Island Theatre at Your House

September 19 -  6:00  (potluck drinks and hors d'oeuvres;
                reading starts at 7:00)

 Robt haring  Craig Lucas

Prelude to a Kiss  by Craig Lucas

Hosted by Adam Holliday

Reservations call or email:  206-554-1476 or 842-3502        adam_t_holliday@comcast.net

If you think you're too old for fairy tales, Craig Lucas's irresistible Prelude to a Kiss may change your mind. 

Like many a fairy tale this isn't a “what you see is what you get” happy ending story. Like the brothers Grimm, Lucas knows that what you see in such stories embodies the unseen darker fears that haunt us from childhood on—in this case the fear of aging and its accompanying losses and the ultimate fear of death.

Prelude to a Kiss IS a romantic fairy tale. It's enduring charm is that it hooks you into its boy meets girl love story and relies on the actors rather than a lot of crafty stage effects to make its fantastical body-snatching sequences work. Unlike his much darker post-Prelude plays, Lucas has not taken us into a black hole that can't let in any light. Instead he's brought off a neat trick: an enjoyable, full of laughs two hours with even the darker subtext handled with delicacy and humor and its message, while obvious, managing not to come off like a hokey Hallmark greeting card.
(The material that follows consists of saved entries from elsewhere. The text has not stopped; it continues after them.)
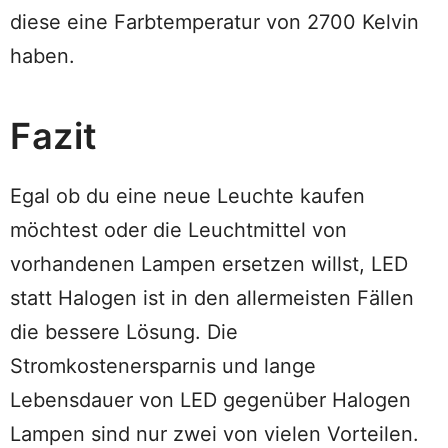
diese eine Farbtemperatur von 2700 Kelvin
haben.
Fazit
Egal ob du eine neue Leuchte kaufen
möchtest oder die Leuchtmittel von
vorhandenen Lampen ersetzen willst, LED
statt Halogen ist in den allermeisten Fällen
die bessere Lösung. Die
Stromkostenersparnis und lange
Lebensdauer von LED gegenüber Halogen
Lampen sind nur zwei von vielen Vorteilen.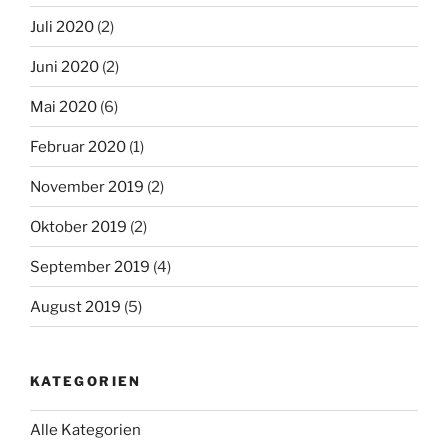
Juli 2020
(2)
Juni 2020
(2)
Mai 2020
(6)
Februar 2020
(1)
November 2019
(2)
Oktober 2019
(2)
September 2019
(4)
August 2019
(5)
KATEGORIEN
Alle Kategorien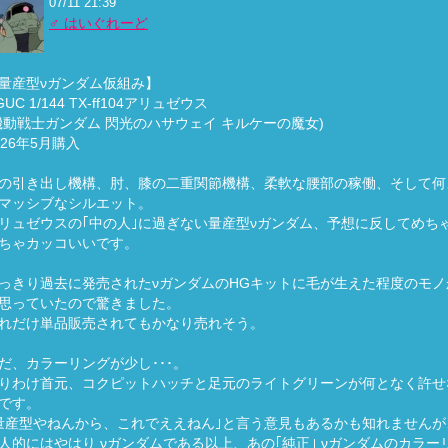
07/11 21:39
♂ はいぐれーど
量産型νガンダム仮組み】
GUC 1/144 TX-ff104アリュゼウス
機動戦士ガンダム 閃光のハサウェイ キルケーの魔女)
026年5月購入
の引き出し機構、肘、膝の二重関節機構、柔軟な腰部の稼働、そして何
マッシブなシルエット。
リュゼウスの｢中の人｣に過ぎない量産型νガンダム、予想に反してめち
ちゃカッコいいです。
っきり過去に発売されたνガンダムのHGキットに毛が生えた程度のモノ
思っていたので驚きました。
れだけ単品販売されてもかなり売れそう。
だ、カラーリングが少し･･･。
りわけ首元、コクピットハッチと足元のライトグリーンが何となく許せ
です。
量産型やねんから、これでええねん｣と言う意見もあるかも知れませんが
人的にはやはり νガンダムである以上、あの｢純正｣ νガンダムのカラー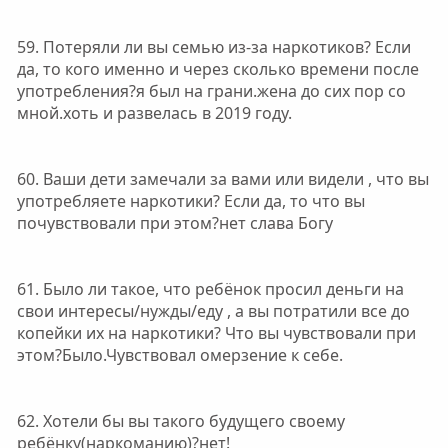
59. Потеряли ли вы семью из-за наркотиков? Если
да, то кого именно и через сколько времени после
употребления?я был на грани.жена до сих пор со
мной.хоть и развелась в 2019 году.
60. Ваши дети замечали за вами или видели , что вы
употребляете наркотики? Если да, то что вы
почувствовали при этом?нет слава Богу
61. Было ли такое, что ребёнок просил деньги на
свои интересы/нужды/еду , а вы потратили все до
копейки их на наркотики? Что вы чувствовали при
этом?Было.Чувствовал омерзение к себе.
62. Хотели бы вы такого будущего своему
ребёнку(наркоманию)?нет!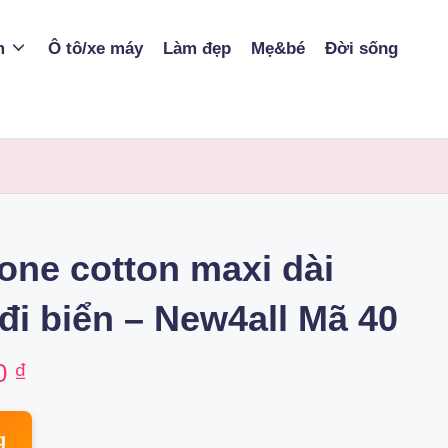
m
Ô tô/xe máy
Làm đẹp
Mẹ&bé
Đời sống
one cotton maxi dài
đi biển – New4all Mã 40
al
Current
0
₫
price
g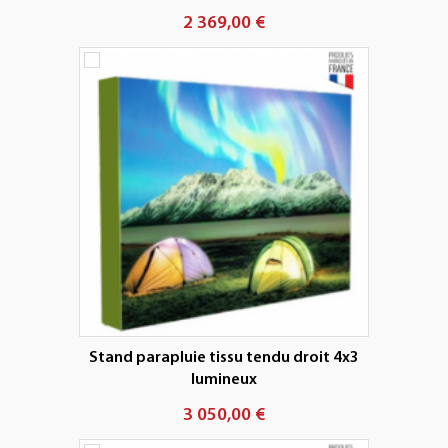
2 369,00 €
Stand parapluie tissu tendu droit 4x3
lumineux
3 050,00 €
Peter and Rita meet cute and fall in love, despite her pessimistic outlook on life and his optimism (despite a troubled childhood). In a flash, they decide to get married. At the wedding ceremony, Rita is asked by a lonely old man if he may kiss her. She agrees, and fantastically she and the old man exchange souls. Peter then must find a way to either love the woman he married despite her new appearance, or somehow get the two of them to kiss again and exchange souls. A few laughs along the way, but expect lots of great dialogue on the meaning of it all, including true love and commitment. It has been heavily speculated that, deep down, the play is a metaphor from writer Craig Lucas for the destruction of the gay community by AIDS.